Il se pourrait que j’aie configuré des clusters Kubernetes de prod avec cilium en mode iptables et non pas eBPF. Mais vous n’avez aucune preuve…

Cependant, dans l’hypothèse hautement improbable où j’aurais pu faire une boulette pareille, voilà comment je m’y serai pris pour résoudre le problème.

#trollface

Imaginons donc qu’en vérifiant la configuration de Cilium, voici ce que vous avez trouvé :

kubectl -n cilium exec -it cilium-aaaaa -- cilium status
[...]
Host Routing: Legacy
Masquerading: IPTables [IPv4: Enabled, IPv6: Disabled]
[...]

Damned!

A y regarder de plus près, les containers cilium-agent dans vos pods cilium prennent beaucoup de CPU et de RAM et commencent à engorger vos workers…

C’est la cata.

Pourquoi ça ?

Les premières implémentations du réseau imaginaire de Kubernetes (les fameux CNI plugins) utilisaient iptables.
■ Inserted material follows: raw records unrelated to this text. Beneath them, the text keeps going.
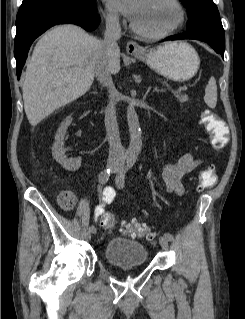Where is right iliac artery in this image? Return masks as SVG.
<instances>
[{"label": "right iliac artery", "instance_id": "right-iliac-artery-1", "mask_svg": "<svg viewBox=\"0 0 245 319\" xmlns=\"http://www.w3.org/2000/svg\"><path fill=\"white\" fill-rule=\"evenodd\" d=\"M110 174H111V170H110L109 168L103 170V171L100 173V175H99V182H100L101 184H105V183L108 181V179H109V177H110ZM111 192H112V189H111L110 187H106V188L104 189L103 195H105L106 198H107V196H110ZM113 198H114V196H113L112 198H109V199H108V202L111 203L112 200H113ZM89 230H90L92 233H95V232H96V228H95L94 226H90V227H89Z\"/></svg>", "mask_w": 245, "mask_h": 319}]
</instances>
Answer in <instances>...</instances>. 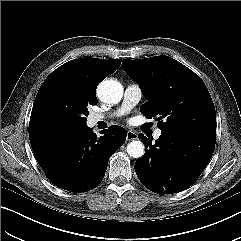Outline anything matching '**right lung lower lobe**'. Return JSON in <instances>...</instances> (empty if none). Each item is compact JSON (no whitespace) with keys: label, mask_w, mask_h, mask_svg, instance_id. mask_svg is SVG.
Here are the masks:
<instances>
[{"label":"right lung lower lobe","mask_w":241,"mask_h":241,"mask_svg":"<svg viewBox=\"0 0 241 241\" xmlns=\"http://www.w3.org/2000/svg\"><path fill=\"white\" fill-rule=\"evenodd\" d=\"M97 137L86 125L30 138L38 164L49 180L70 192H86L101 183L110 156L125 142L127 131L110 126Z\"/></svg>","instance_id":"1"}]
</instances>
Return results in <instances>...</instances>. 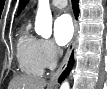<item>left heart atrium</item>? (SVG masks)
I'll use <instances>...</instances> for the list:
<instances>
[{
	"label": "left heart atrium",
	"instance_id": "1",
	"mask_svg": "<svg viewBox=\"0 0 107 89\" xmlns=\"http://www.w3.org/2000/svg\"><path fill=\"white\" fill-rule=\"evenodd\" d=\"M54 39L59 46L67 45L73 37L72 19L67 14L58 16L54 22Z\"/></svg>",
	"mask_w": 107,
	"mask_h": 89
}]
</instances>
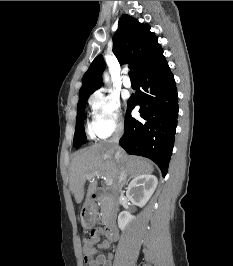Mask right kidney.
<instances>
[{
  "label": "right kidney",
  "instance_id": "obj_1",
  "mask_svg": "<svg viewBox=\"0 0 233 266\" xmlns=\"http://www.w3.org/2000/svg\"><path fill=\"white\" fill-rule=\"evenodd\" d=\"M158 184L154 175L143 174L134 178L127 188V197L139 207H143L153 195ZM135 217L127 211L118 216V226L123 231Z\"/></svg>",
  "mask_w": 233,
  "mask_h": 266
}]
</instances>
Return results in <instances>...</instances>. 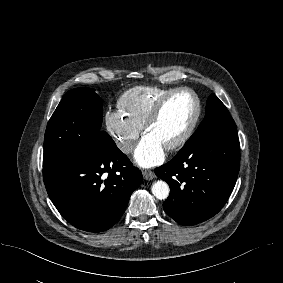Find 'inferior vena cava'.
<instances>
[{
  "mask_svg": "<svg viewBox=\"0 0 283 283\" xmlns=\"http://www.w3.org/2000/svg\"><path fill=\"white\" fill-rule=\"evenodd\" d=\"M119 147L122 151L126 152V153H130L133 150V144L127 141H124L122 143L119 144Z\"/></svg>",
  "mask_w": 283,
  "mask_h": 283,
  "instance_id": "obj_1",
  "label": "inferior vena cava"
}]
</instances>
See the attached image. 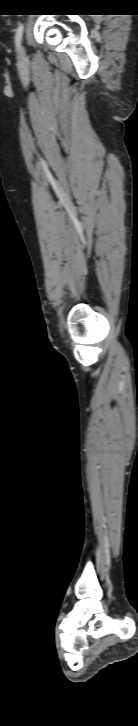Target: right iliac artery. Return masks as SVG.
I'll return each instance as SVG.
<instances>
[{"mask_svg":"<svg viewBox=\"0 0 138 726\" xmlns=\"http://www.w3.org/2000/svg\"><path fill=\"white\" fill-rule=\"evenodd\" d=\"M23 29H24L23 24H20V26L18 27V29L16 31V35H15V42H16V45H17V49L18 50L20 48V43H21V40H22Z\"/></svg>","mask_w":138,"mask_h":726,"instance_id":"right-iliac-artery-1","label":"right iliac artery"}]
</instances>
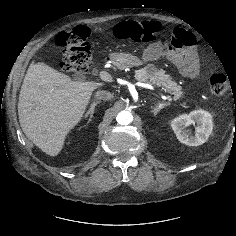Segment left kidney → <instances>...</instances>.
Listing matches in <instances>:
<instances>
[{
  "label": "left kidney",
  "instance_id": "5707ae66",
  "mask_svg": "<svg viewBox=\"0 0 236 236\" xmlns=\"http://www.w3.org/2000/svg\"><path fill=\"white\" fill-rule=\"evenodd\" d=\"M190 125L195 126V134L192 135ZM171 127L177 139L188 146L204 144L213 130L212 115L202 109L194 110L189 114H182L171 121Z\"/></svg>",
  "mask_w": 236,
  "mask_h": 236
}]
</instances>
Or, on sait depuis très longtemps, notamment dans le cas d’usage de Kubernetes, qu’iptables est assez mauvais pour gérer de grandes quantités de règles.

Dans le cas particulier de Kubernetes, le nombre de règles à tendance à augmenter de manière exponentielle avec la taille du cluster et le CPU consommé pour router des paquets réseaux avec…

À un moment donné, parcourir la liste des règles prend tout le CPU d’un nœud donné et le rend non réactif.

Allo patron ? On est mal.

C’est une des raisons pour lesquelles j’aime beaucoup cilium comme CNI plugin, les développeurs font partie des premiers à avoir misé sur eBPF comme remplacement d’iptables (même s’il existe d’autres implémentations / d’autres technos qui règles ce problème).

Comment en est on arrivé là ?

A vrai dire, j’ai juste lu la doc et fait confiance…

We introduced eBPF-based host-routing in Cilium 1.9 to fully bypass iptables and the upper host stack, and to achieve a faster network namespace switch compared to regular veth device operation. This option is automatically enabled if your kernel supports it. To validate whether your installation is running with eBPF host-routing, run cilium status in any of the Cilium pods and look for the line reporting the status for “Host Routing” which should state “BPF”.

Grosso modo, selon la doc officielle, si on dispose du kernel correct et des modules qui vont bien, l’installation de cilium est censée activer automatiquement le mode eBPF… Sauf qu’on voit bien un peu plus haut que ce n’est pas le cas, malgré un kernel récent (6.2).

En creusant un peu plus les logs, voilà ce qu’on peut trouver :

kubectl -n cilium logs cilium-7b5cp
[...]
level=info msg="BPF host routing requires enable-bpf-masquerade. Falling back to legacy host routing (enable-host-legacy-routing=true)." subsys=daemon

Bon… visiblement, il manque une option dans la chart Helm.

[...]
 kubeProxyReplacement: strict
+ bpf:
+ masquerade: true
[...]

Problem solved, fin de l’article ?

Problème

Alors oui, forcément, on peut modifier la chart comme un⋅e bourrin⋅e et fin de l’histoire.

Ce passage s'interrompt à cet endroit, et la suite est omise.